More queues of thousands: up to the enormous cooking pots on a table under an awning. Under the Cook’s cornucopia banner, his assistants were doling out tremendous quantities of bean stew to whoever was well enough to take it. Soldiers were waiting in line holding their bowls.
As I passed them, Tre Cloud darted out. ‘The Swordsman’s lost his leg!’ he cried. ‘Featherback lancers just carried him in.’
‘Is he conscious?’
‘I’d say. He’s bawling blue filth.’
I set off sprinting to the hospital. I could hear the screaming from a street away. I skirted round wounded men laid side by side on stretchers in the street against its wall, and entered onto a floor slick with red. Gore was spattered up the walls to above head height. Doctors were concentrating on their immediate patients and yelling for assistance, dressings, fresh water. Nurses carrying pitchers or bandage rolls shouldered past each other, dashing through the maze of beds.
All around me men were lying, moaning, crying. One reached out and grabbed my belt. I looked down at him, and as I did so, he died.
I slipped on blood, distracted by the tremendous variety of injuries. There were lots of empty eye sockets, or men with bandages over their eyes, because larvae had pulled their eyes out. There were plenty of men with cloth wrapped around bloody stumps; adult Insects had lopped off arms and legs. There were wounds to the throat, to the groin, to joints that were less protected by plate. Along the walls slumped hundreds of men with extreme exhaustion and dehydration-every one being given litres and litres of salty water.

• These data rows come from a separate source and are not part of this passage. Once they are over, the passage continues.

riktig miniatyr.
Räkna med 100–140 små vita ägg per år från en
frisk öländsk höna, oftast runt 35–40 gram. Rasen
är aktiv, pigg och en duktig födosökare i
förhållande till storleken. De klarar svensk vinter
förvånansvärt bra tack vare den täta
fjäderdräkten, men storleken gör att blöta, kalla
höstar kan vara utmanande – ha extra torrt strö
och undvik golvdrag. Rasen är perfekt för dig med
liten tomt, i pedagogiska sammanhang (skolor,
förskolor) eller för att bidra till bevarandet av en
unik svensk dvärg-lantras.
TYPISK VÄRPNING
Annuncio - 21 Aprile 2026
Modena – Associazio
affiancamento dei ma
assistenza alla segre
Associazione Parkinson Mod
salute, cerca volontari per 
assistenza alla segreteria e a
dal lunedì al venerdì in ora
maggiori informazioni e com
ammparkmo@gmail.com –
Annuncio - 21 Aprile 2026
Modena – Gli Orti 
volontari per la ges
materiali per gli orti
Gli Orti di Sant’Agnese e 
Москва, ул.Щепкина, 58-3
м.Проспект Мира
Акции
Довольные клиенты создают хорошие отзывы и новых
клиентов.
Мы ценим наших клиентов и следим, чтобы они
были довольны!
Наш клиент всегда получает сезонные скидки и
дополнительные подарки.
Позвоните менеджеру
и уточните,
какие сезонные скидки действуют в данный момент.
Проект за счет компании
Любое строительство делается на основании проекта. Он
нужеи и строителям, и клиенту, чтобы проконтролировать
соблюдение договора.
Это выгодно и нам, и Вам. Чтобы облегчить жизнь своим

One porter with a mop was ineffectually stirring the pools of glutinous blood on the flagstones. It reflected the camp beds along the wall.
Lying in a corner there was a man whose face had been chewed down to the bone on his forehead and cheeks-I could see into his mouth. And in another corner-something so terrible I quickly blotted it from memory.

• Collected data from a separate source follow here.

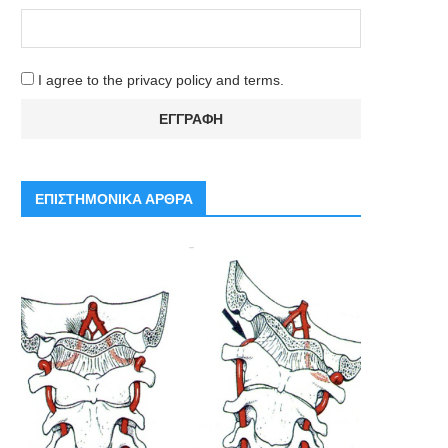
I agree to the privacy policy and terms.
ΕΠΙΣΤΗΜΟΝΙΚΑ ΑΡΘΡΑ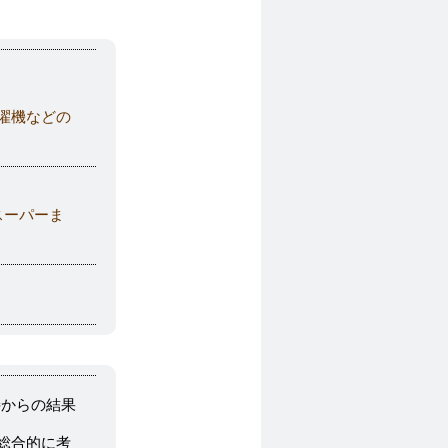
濯機などの
スーパーま
接からの結果
総合的に考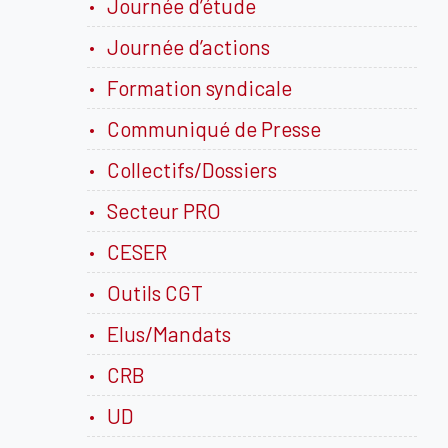
Journée d’étude
Journée d’actions
Formation syndicale
Communiqué de Presse
Collectifs/Dossiers
Secteur PRO
CESER
Outils CGT
Elus/Mandats
CRB
UD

I saw Wrenn-lying by the wall, on a stretcher bed extending towards the middle of the room. Three lancers in plate were holding him down, one on his either shoulder and one on his leg. His other leg was nothing but a bleeding stump, bitten off below the knee. He was kicking it in the air and drops of blood were spattering on the soldiers. He was yelling, his mouth a black oval, his cheeks stretched and eyes slitted. Where his shin should be, I saw the white ends of neatly severed bone.

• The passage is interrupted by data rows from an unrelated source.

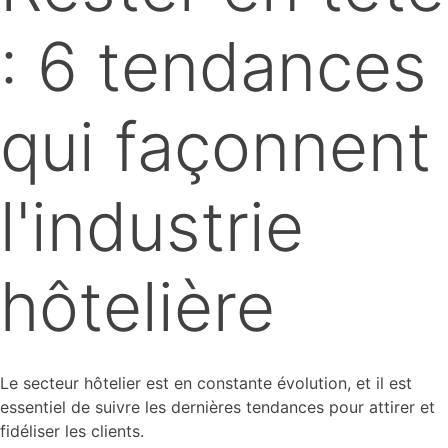
: 6 tendances
qui façonnent
l'industrie
hôtelière
Le secteur hôtelier est en constante évolution, et il est
essentiel de suivre les dernières tendances pour attirer et
fidéliser les clients.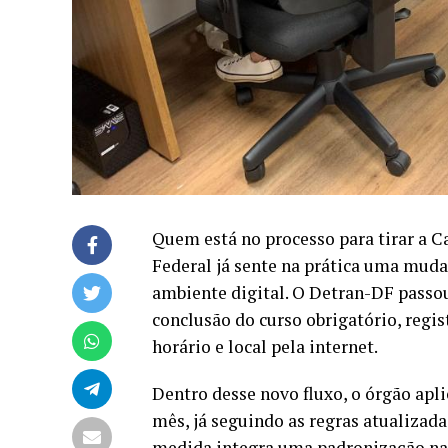
Quem está no processo para tirar a C
Federal já sente na prática uma mud
ambiente digital. O Detran-DF passo
conclusão do curso obrigatório, regis
horário e local pela internet.
Dentro desse novo fluxo, o órgão apli
mês, já seguindo as regras atualizad
medida integra uma padronização nac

They had stripped him down to his padded gambeson but he still had armour on his uninjured leg. He was covered in many smaller excruciating wounds, bleeding heavily through tears in the jacket. Most of them were deep punctures, where larvae’s fangs had slid in like curved smooth thorns, but they were nothing compared to what had happened to his leg.
Rayne was resuscitating a man with a crunchy broken jaw and a mushy nose. She left him to her assistant and dashed over, leaving sticky footprints.
She gave Wrenn an injection into the crook of his arm, pressed a cotton pad on the place, withdrew the needle. She quickly dropped some clear liquid on a white tile, and mixed it with a drop of blood pricked from one of the three soldiers who looked most like him. The mixture did not go grainy but stayed smooth, so she patted the windowsill for the lad to sit up there, and she rigged up a waxed cotton tube that would transfer blood down from his arm into Wrenn’s.
Wrenn was yelling all the time. ‘No! Put me back on the field! Leave me there! I want to be left! Bitch!’
She grasped his hand and he tried to fend her off, but he calmed a little as the scolopendium took effect. ‘Leave me! I can’t be Eszai any more! Let me die!’